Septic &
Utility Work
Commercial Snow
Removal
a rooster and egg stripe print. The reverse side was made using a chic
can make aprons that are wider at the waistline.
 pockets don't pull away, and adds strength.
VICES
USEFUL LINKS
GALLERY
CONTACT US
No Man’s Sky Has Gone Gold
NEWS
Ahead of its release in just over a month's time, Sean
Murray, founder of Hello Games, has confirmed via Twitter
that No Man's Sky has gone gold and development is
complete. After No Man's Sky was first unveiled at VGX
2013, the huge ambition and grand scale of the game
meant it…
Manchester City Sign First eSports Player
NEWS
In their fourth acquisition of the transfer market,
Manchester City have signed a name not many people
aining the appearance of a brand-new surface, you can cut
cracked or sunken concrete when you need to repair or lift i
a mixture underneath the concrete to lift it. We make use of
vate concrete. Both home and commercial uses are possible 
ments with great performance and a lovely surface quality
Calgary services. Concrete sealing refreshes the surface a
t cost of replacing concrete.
--
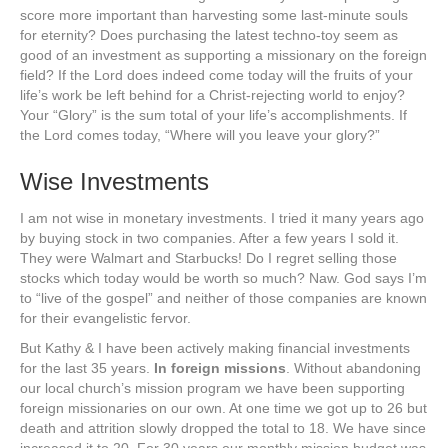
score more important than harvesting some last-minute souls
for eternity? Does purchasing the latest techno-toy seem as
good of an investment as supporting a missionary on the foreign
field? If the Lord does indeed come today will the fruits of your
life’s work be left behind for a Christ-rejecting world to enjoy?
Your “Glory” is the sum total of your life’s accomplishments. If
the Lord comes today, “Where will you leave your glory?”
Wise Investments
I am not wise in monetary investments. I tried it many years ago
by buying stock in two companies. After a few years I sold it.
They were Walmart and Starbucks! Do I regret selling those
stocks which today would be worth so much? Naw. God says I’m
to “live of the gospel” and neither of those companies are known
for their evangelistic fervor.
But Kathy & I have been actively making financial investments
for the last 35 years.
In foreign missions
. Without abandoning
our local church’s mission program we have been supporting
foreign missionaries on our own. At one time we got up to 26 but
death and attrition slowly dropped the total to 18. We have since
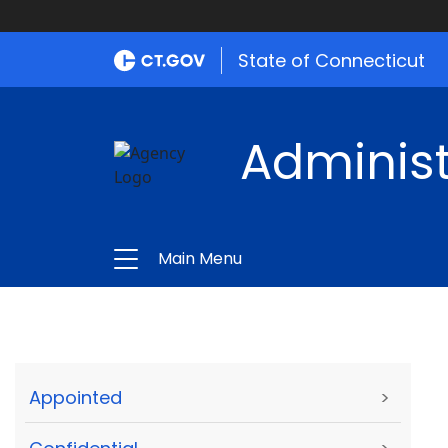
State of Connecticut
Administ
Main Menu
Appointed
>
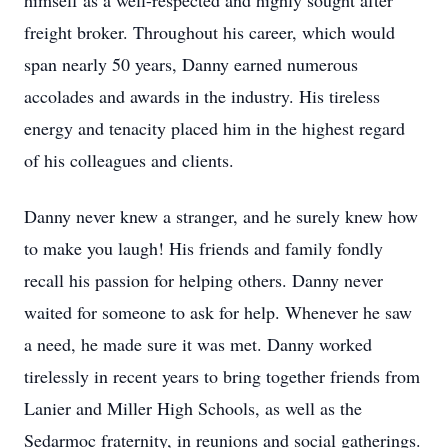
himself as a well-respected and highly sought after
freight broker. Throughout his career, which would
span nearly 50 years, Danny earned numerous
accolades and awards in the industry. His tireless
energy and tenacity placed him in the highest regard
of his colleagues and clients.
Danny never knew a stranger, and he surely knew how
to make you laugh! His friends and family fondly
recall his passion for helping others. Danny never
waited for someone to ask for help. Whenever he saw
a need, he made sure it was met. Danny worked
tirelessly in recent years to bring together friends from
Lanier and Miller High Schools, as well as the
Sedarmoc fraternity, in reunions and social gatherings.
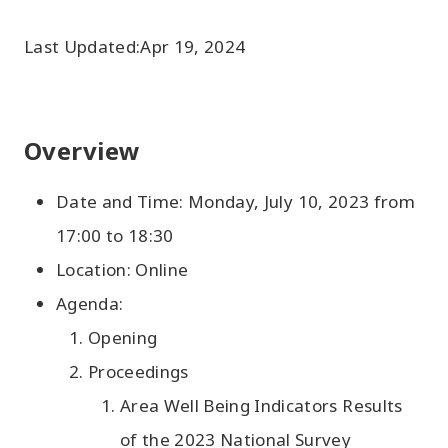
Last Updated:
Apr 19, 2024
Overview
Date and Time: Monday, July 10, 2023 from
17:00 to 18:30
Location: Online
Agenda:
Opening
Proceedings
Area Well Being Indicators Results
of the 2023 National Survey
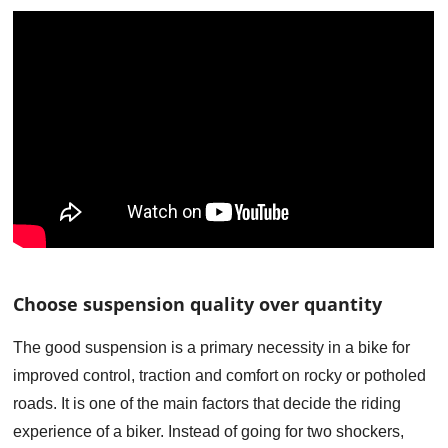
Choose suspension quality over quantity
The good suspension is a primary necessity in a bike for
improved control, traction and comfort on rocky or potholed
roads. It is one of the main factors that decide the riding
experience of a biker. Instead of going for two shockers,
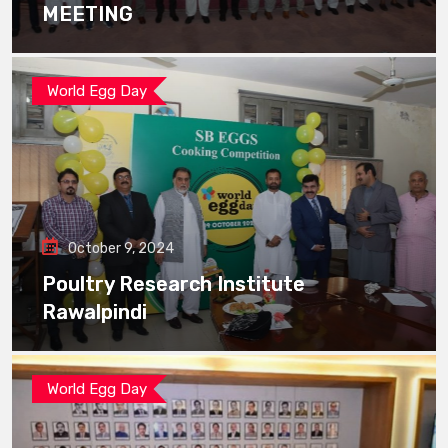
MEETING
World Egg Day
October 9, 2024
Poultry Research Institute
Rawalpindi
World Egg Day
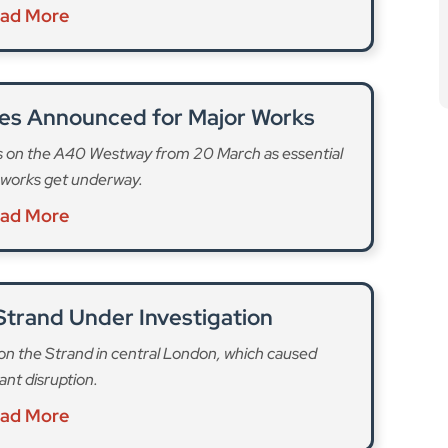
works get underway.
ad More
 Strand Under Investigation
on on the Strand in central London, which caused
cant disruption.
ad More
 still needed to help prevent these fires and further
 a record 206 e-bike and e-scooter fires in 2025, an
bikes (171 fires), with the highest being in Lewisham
--
**What the exercise asks:** From the entries above, give again exactly the lines running from the line with "good of an investment" to the line with "foreign missionaries on"; include both of those lines.

**Response to this task:**
good of an investment as supporting a missionary on the foreign
field? If the Lord does indeed come today will the fruits of your
life’s work be left behind for a Christ-rejecting world to enjoy?
Your “Glory” is the sum total of your life’s accomplishments. If
the Lord comes today, “Where will you leave your glory?”
Wise Investments
I am not wise in monetary investments. I tried it many years ago
by buying stock in two companies. After a few years I sold it.
They were Walmart and Starbucks! Do I regret selling those
stocks which today would be worth so much? Naw. God says I’m
to “live of the gospel” and neither of those companies are known
for their evangelistic fervor.
But Kathy & I have been actively making financial investments
for the last 35 years.
In foreign missions
. Without abandoning
our local church’s mission program we have been supporting
foreign missionaries on our own. At one time we got up to 26 but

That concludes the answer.